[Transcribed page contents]
=== Section Start ===
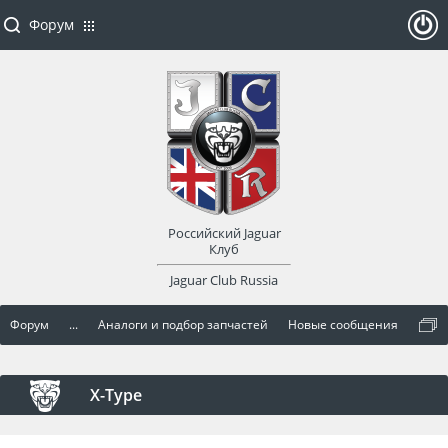
Форум
ойти
или
заре
Российский Jaguar
гист
Клуб
Jaguar Club Russia
рир
Форум
...
Аналоги и подбор запчастей
Новые сообщения
оват
ься
X-Type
=== Section End ===
_What you are asked to do_
Once the pictures are set aside, repeat the remaining data word for word.

_Your response_
Форум
ойти
или
заре
Российский Jaguar
гист
Клуб
Jaguar Club Russia
рир
Форум
...
Аналоги и подбор запчастей
Новые сообщения
оват
ься
X-Type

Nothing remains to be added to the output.